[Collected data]
───
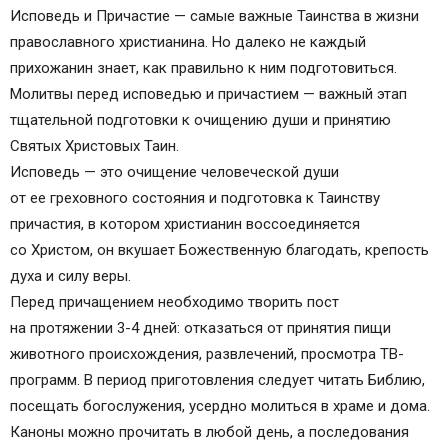
Что такое исповедь?
Исповедь и Причастие — самые важные Таинства в жизни
Что такое причащение?
православного христианина. Но далеко не каждый
Связь между причащением и исповедью.
прихожанин знает, как правильно к ним подготовиться.
Зачем молится перед причястием и исповедью
Молитвы перед исповедью и причастием — важный этап
Молитва перед исповедью
тщательной подготовки к очищению души и принятию
Молитвы перед причащением
Святых Христовых Таин.
Молитва перед причастием св. Василия
Исповедь — это очищение человеческой души
Великого.
от ее греховного состояния и подготовка к Таинству
Молитва перед причастием св. Иоанна
причастия, в котором христианин воссоединяется
Златоустого
со Христом, он вкушает Божественную благодать, крепость
Молитва перед причастием св. Иоанна
духа и силу веры.
Дамаскина
Перед причащением необходимо творить пост
Молитва перед причастием св. Василия
на протяжении 3-4 дней: отказаться от принятия пищи
Великого
животного происхождения, развлечений, просмотра ТВ-
Молитва перед причащением св. Иоанна
программ. В период приготовления следует читать Библию,
Златоуста
посещать богослужения, усердно молиться в храме и дома.
Молитва перед причащением св. Иоанна
Каноны можно прочитать в любой день, а последования
Дамаскина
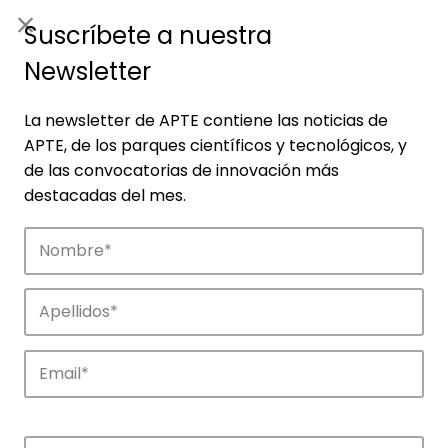
ES
|
ENG
Suscríbete a nuestra
Newsletter
La newsletter de APTE contiene las noticias de
APTE, de los parques científicos y tecnológicos, y
de las convocatorias de innovación más
destacadas del mes.
Noticias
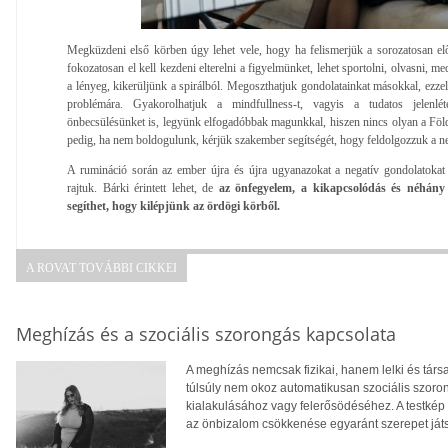
Megküzdeni első körben úgy lehet vele, hogy ha felismerjük a sorozatosan el
fokozatosan el kell kezdeni elterelni a figyelmünket, lehet sportolni, olvasni, med
a lényeg, kikerüljünk a spirálból. Megoszthatjuk gondolatainkat másokkal, ezzel
problémára. Gyakorolhatjuk a mindfullness-t, vagyis a tudatos jelenlé
önbecsülésünket is, legyünk elfogadóbbak magunkkal, hiszen nincs olyan a Fö
pedig, ha nem boldogulunk, kérjük szakember segítségét, hogy feldolgozzuk a n
A rumináció során az ember újra és újra ugyanazokat a negatív gondolatokat 
rajtuk. Bárki érintett lehet, de
az önfegyelem, a kikapcsolódás és néhány
segíthet, hogy kilépjünk az ördögi körből.
A ROVAT TOVÁBBI CIKKEI
Meghízás és a szociális szorongás kapcsolata
A meghízás nemcsak fizikai, hanem lelki és tár
túlsúly nem okoz automatikusan szociális szoro
kialakulásához vagy felerősödéséhez. A testkép
az önbizalom csökkenése egyaránt szerepet ját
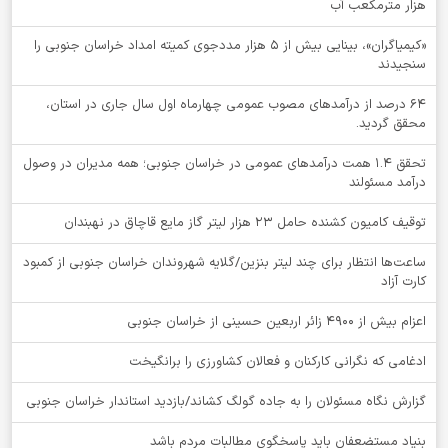
هزار مترمکعب آب
«کیمیاگران»، بینایی بیش از ۵ هزار مددجوی کمیته امداد خراسان جنوبی را
سنجیدند
64 درصد از درآمدهای مصوب عمومی چهارماه اول سال جاری در استان،
محقق گردید.
تحقق ۱.۴ همت درآمدهای عمومی در خراسان جنوبی؛ همه مدیران در وصول
درآمد مسئولند
توقيف کامیون کشنده حامل 23 هزار لیتر گاز مایع قاچاق در نهبندان
ساعت‌ها انتظار برای چند لیتر بنزین/گلایه شهروندان خراسان جنوبی از کمبود
کارت آزاد
اعزام بیش از 4900 زائر اربعین حسینی از خراسان جنوبی
ادغامی که نگرانی کارکنان و فعالان کشاورزی را برانگیخت
گزارش نگاه مسئولان را به جاده گولگ کشاند/بازدید استاندار خراسان جنوبی
بنیاد مستضعفان باید پاسخگوی مطالبات مردم باشد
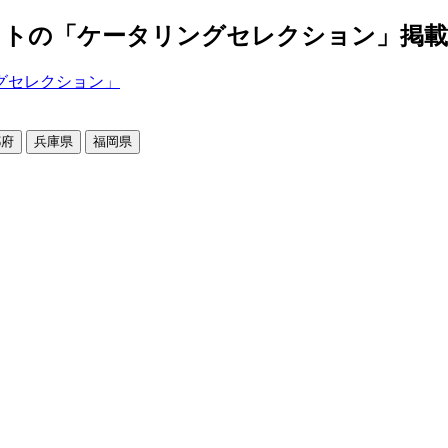
の「ケータリングセレクション」掲載店舗2
都府
兵庫県
福岡県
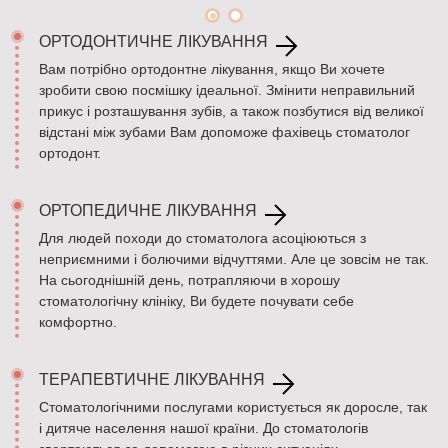
ОРТОДОНТИЧНЕ ЛІКУВАННЯ
Вам потрібно ортодонтне лікування, якщо Ви хочете
зробити свою посмішку ідеальної. Змінити неправильний
прикус і розташування зубів, а також позбутися від великої
відстані між зубами Вам допоможе фахівець стоматолог
ортодонт.
ОРТОПЕДИЧНЕ ЛІКУВАННЯ
Для людей походи до стоматолога асоціюються з
неприємними і болючими відчуттями. Але це зовсім не так.
На сьогоднішній день, потрапляючи в хорошу
стоматологічну клініку, Ви будете почувати себе
комфортно.
ТЕРАПЕВТИЧНЕ ЛІКУВАННЯ
Cтоматологічними послугами користується як доросле, так
і дитяче населення нашої країни. До стоматологів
───
Return the preceding entries exactly, each word as given, but leave out any picture.

Что такое исповедь?
Исповедь и Причастие — самые важные Таинства в жизни
Что такое причащение?
православного христианина. Но далеко не каждый
Связь между причащением и исповедью.
прихожанин знает, как правильно к ним подготовиться.
Зачем молится перед причястием и исповедью
Молитвы перед исповедью и причастием — важный этап
Молитва перед исповедью
тщательной подготовки к очищению души и принятию
Молитвы перед причащением
Святых Христовых Таин.
Молитва перед причастием св. Василия
Исповедь — это очищение человеческой души
Великого.
от ее греховного состояния и подготовка к Таинству
Молитва перед причастием св. Иоанна
причастия, в котором христианин воссоединяется
Златоустого
со Христом, он вкушает Божественную благодать, крепость
Молитва перед причастием св. Иоанна
духа и силу веры.
Дамаскина
Перед причащением необходимо творить пост
Молитва перед причастием св. Василия
на протяжении 3-4 дней: отказаться от принятия пищи
Великого
животного происхождения, развлечений, просмотра ТВ-
Молитва перед причащением св. Иоанна
программ. В период приготовления следует читать Библию,
Златоуста
посещать богослужения, усердно молиться в храме и дома.
Молитва перед причащением св. Иоанна
Каноны можно прочитать в любой день, а последования
Дамаскина
ES
|
ENG
Suscríbete a nuestra
Newsletter
La newsletter de APTE contiene las noticias de
APTE, de los parques científicos y tecnológicos, y
de las convocatorias de innovación más
destacadas del mes.
Noticias
Megküzdeni első körben úgy lehet vele, hogy ha felismerjük a sorozatosan el
fokozatosan el kell kezdeni elterelni a figyelmünket, lehet sportolni, olvasni, med
a lényeg, kikerüljünk a spirálból. Megoszthatjuk gondolatainkat másokkal, ezzel
problémára. Gyakorolhatjuk a mindfullness-t, vagyis a tudatos jelenlé
önbecsülésünket is, legyünk elfogadóbbak magunkkal, hiszen nincs olyan a Fö
pedig, ha nem boldogulunk, kérjük szakember segítségét, hogy feldolgozzuk a n
A rumináció során az ember újra és újra ugyanazokat a negatív gondolatokat 
rajtuk. Bárki érintett lehet, de
az önfegyelem, a kikapcsolódás és néhány
segíthet, hogy kilépjünk az ördögi körből.
A ROVAT TOVÁBBI CIKKEI
Meghízás és a szociális szorongás kapcsolata
A meghízás nemcsak fizikai, hanem lelki és tár
túlsúly nem okoz automatikusan szociális szoro
kialakulásához vagy felerősödéséhez. A testkép
az önbizalom csökkenése egyaránt szerepet ját
هزار مترمکعب آب
«کیمیاگران»، بینایی بیش از ۵ هزار مددجوی کمیته امداد خراسان جنوبی را
سنجیدند
64 درصد از درآمدهای مصوب عمومی چهارماه اول سال جاری در استان،
محقق گردید.
تحقق ۱.۴ همت درآمدهای عمومی در خراسان جنوبی؛ همه مدیران در وصول
درآمد مسئولند
توقيف کامیون کشنده حامل 23 هزار لیتر گاز مایع قاچاق در نهبندان
ساعت‌ها انتظار برای چند لیتر بنزین/گلایه شهروندان خراسان جنوبی از کمبود
کارت آزاد
اعزام بیش از 4900 زائر اربعین حسینی از خراسان جنوبی
ادغامی که نگرانی کارکنان و فعالان کشاورزی را برانگیخت
گزارش نگاه مسئولان را به جاده گولگ کشاند/بازدید استاندار خراسان جنوبی
بنیاد مستضعفان باید پاسخگوی مطالبات مردم باشد
の「ケータリングセレクション」掲載店舗2
都府
兵庫県
福岡県
ОРТОДОНТИЧНЕ ЛІКУВАННЯ
Вам потрібно ортодонтне лікування, якщо Ви хочете
зробити свою посмішку ідеальної. Змінити неправильний
прикус і розташування зубів, а також позбутися від великої
відстані між зубами Вам допоможе фахівець стоматолог
ортодонт.
ОРТОПЕДИЧНЕ ЛІКУВАННЯ
Для людей походи до стоматолога асоціюються з
неприємними і болючими відчуттями. Але це зовсім не так.
На сьогоднішній день, потрапляючи в хорошу
стоматологічну клініку, Ви будете почувати себе
комфортно.
ТЕРАПЕВТИЧНЕ ЛІКУВАННЯ
Cтоматологічними послугами користується як доросле, так
і дитяче населення нашої країни. До стоматологів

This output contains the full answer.